# Invest in Hurghada



## laurentiu.roman

hi, anyone that already have bought some properties in Tiba resort or Makadi can share some information ? I looking to buy and rent and i need any advice . thank you


----------



## jackie2603

Hi, I have bought an apartment in Tiba Resort. What is it that you want to know?


----------



## laurentiu.roman

Hi . Thank you for your reply. First of all I have never been anywhere in Egypt, I'm living in uk for almost 5 years . I'm not getting to much money here (I'm a simple worker) and looks like there are small chances to be able to buy a house here in uk. From what I see a bank will borrow me some more money that will cover the price for a resale 1 bed apartment in Tiba palace or a studio in Tiba Resort. From your experience have you won any money buying and renting your property there ? I'm looking to have a Holliday in September or October there and just flights for me my wife and my sob are around 1000£. One all inclusive Holliday from TC is 1500 so I'm asking myself why anybody will rent my studio?
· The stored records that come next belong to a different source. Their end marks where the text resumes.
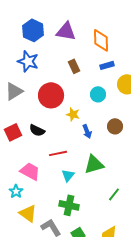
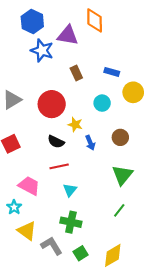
blue hexagon: (33, 30) -> (32, 21), moved
orange diamond: (101, 40) -> (95, 20), moved
blue star: (28, 61) -> (42, 50), moved
blue rectangle: (107, 65) -> (112, 72), turned 32
black semicircle: (37, 130) -> (56, 142), moved
green triangle: (94, 164) -> (122, 175), moved, turned -35

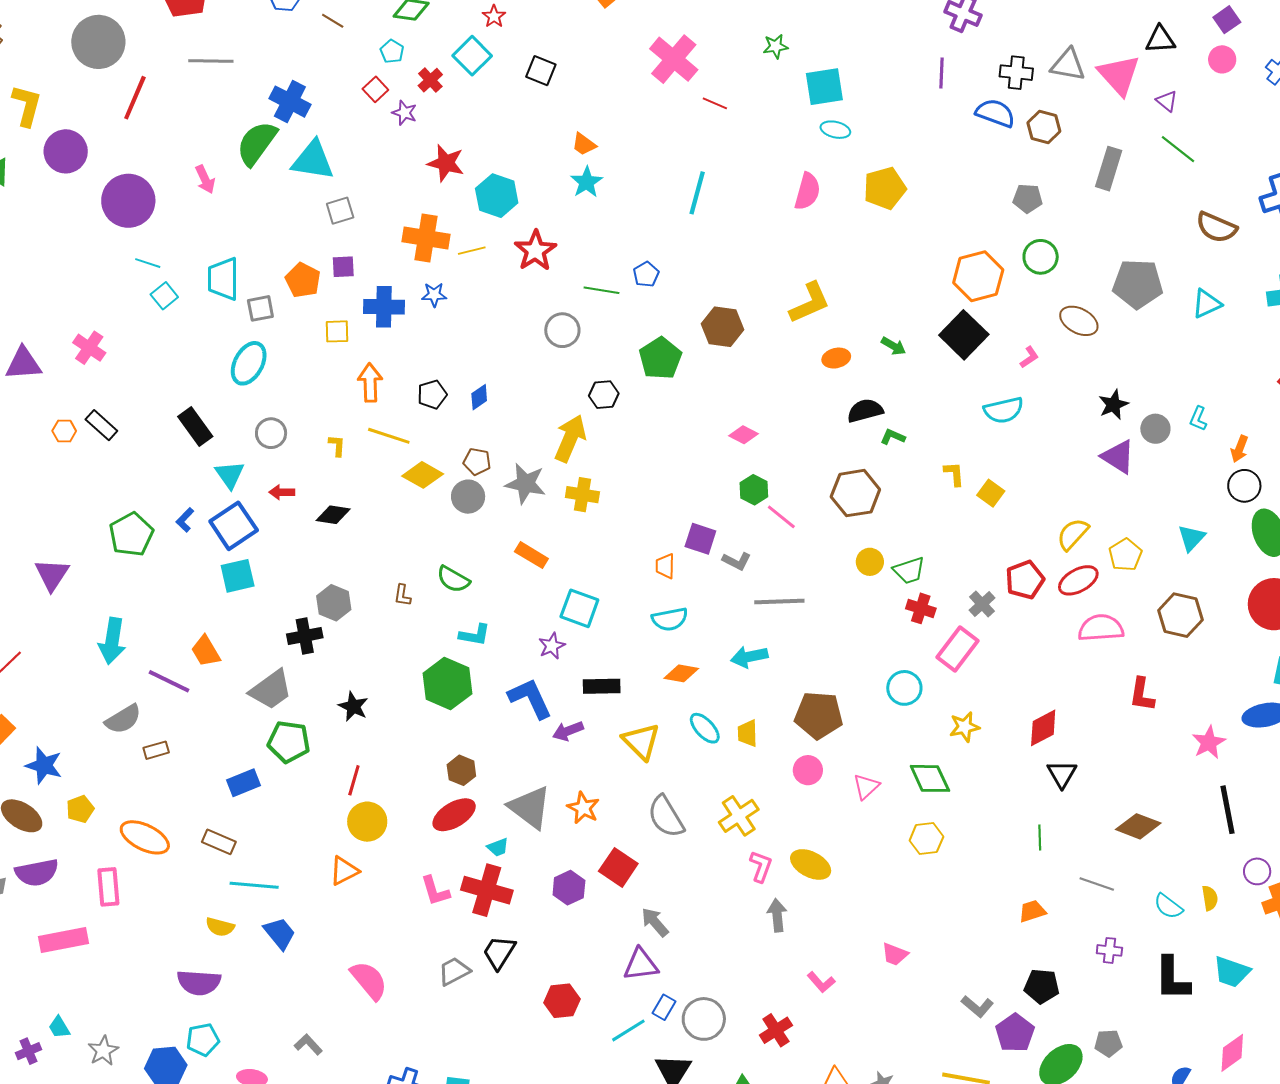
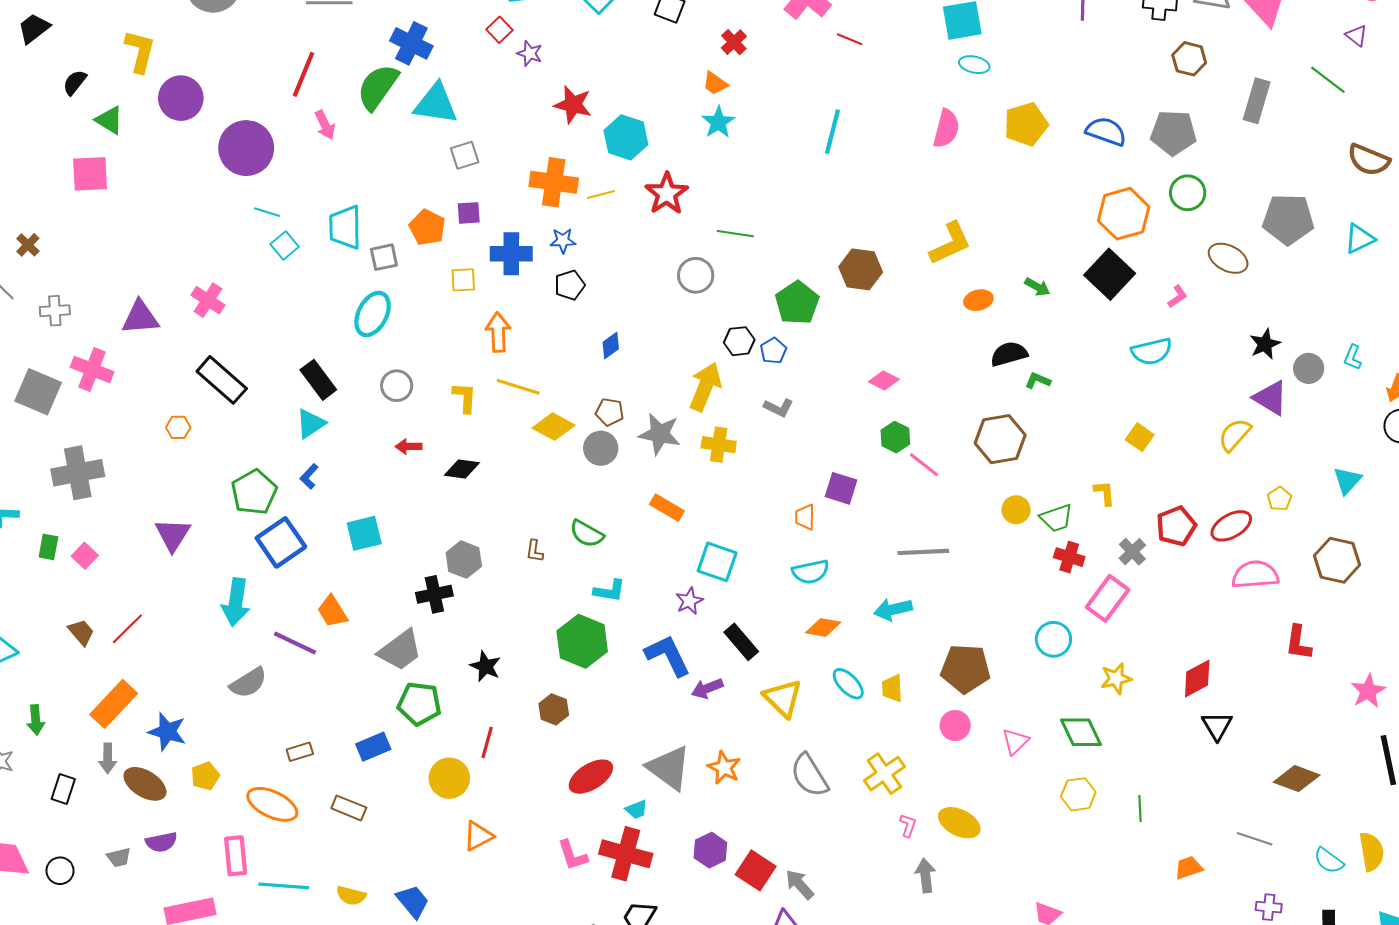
red cross: (430, 80) -> (734, 42), moved
red line: (135, 98) -> (303, 74), moved
purple triangle: (1167, 101) -> (1356, 36), moved
blue semicircle: (995, 113) -> (1106, 131), moved
gray pentagon: (1028, 198) -> (1173, 133), size x1.5
blue pentagon: (646, 274) -> (773, 351), moved
black pentagon: (432, 394) -> (570, 285), moved
black rectangle: (101, 425) -> (222, 380), size x1.5
orange hexagon: (64, 431) -> (178, 427), moved
yellow L-shape: (337, 446) -> (465, 398), size x1.4
yellow L-shape: (954, 474) -> (1104, 493), moved
cyan triangle: (230, 475) -> (311, 424), moved, turned 32
blue square: (234, 526) -> (281, 542), moved
yellow semicircle: (1073, 534) -> (1235, 435), moved
yellow pentagon: (1125, 555) -> (1279, 499), size x0.7
gray L-shape: (737, 561) -> (779, 408), moved
black rectangle: (602, 686) -> (741, 642), turned 51
brown rectangle: (156, 750) -> (300, 752), moved
brown hexagon: (461, 770) -> (554, 709), moved
yellow circle: (367, 822) -> (449, 778), moved
green line: (1040, 837) -> (1140, 808), moved
pink L-shape: (761, 866) -> (908, 825), size x0.7
red square: (618, 867) -> (756, 870), moved
purple semicircle: (37, 873) -> (161, 842), size x0.7
cyan line: (254, 885) -> (284, 886), moved
yellow semicircle: (1210, 898) -> (1371, 852), size x1.5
Websites like airbnb Holliday lettings and other are full of properties there and don't look so busy and expensive , or I'm wrong?


----------



## jackie2603

Hi, I bought my apartment for myself, family and any friends that fancy a holiday in Hurghada. I don't plan to rent it out, as I don't think they get looked after. Flights can be expensive, depending on time of year, obviously school holidays being at a premium. Tiba Resort is quite far from anywhere, about 25 minutes into Hurghada but only 10 minutes from El Gouna which suits me. I bought mine from a company who also do rentals and they seem to manage to rent out properties quite well. It all depends what you want, hotels do have good deals and if you are only planning a yearly holiday then this may be the best option. For me, I go over 6 times a year and like the freedom of my own place and it will be my retirement home. If you need more info, let me know


----------



## laurentiu.roman

Hi. Would you mind to send some photos from there? One agency is selling there a furnished studio for £7000 , what do you think is a good price? My son is 1 year old now should be better for him to book the Holliday there in October? I understand is still to hot August and September. I don't have money for more than one Holliday per year ( even one is not so easy for us with the money) and for the moment I don't think I like to have every Holliday in same place . This is the reason that I'm thinking to buy and rent.


----------



## jackie2603

Hi, here are a couple of photos of Tiba Resort. £7000 doesn't seem a bad price for a furnished studio. My advice would be to visit Egypt/Hurghada first before making a decision, get a feel for the place and decide whether it is for you or not. Egypt is a fantastic country but it's not everyone's cup of tea.


----------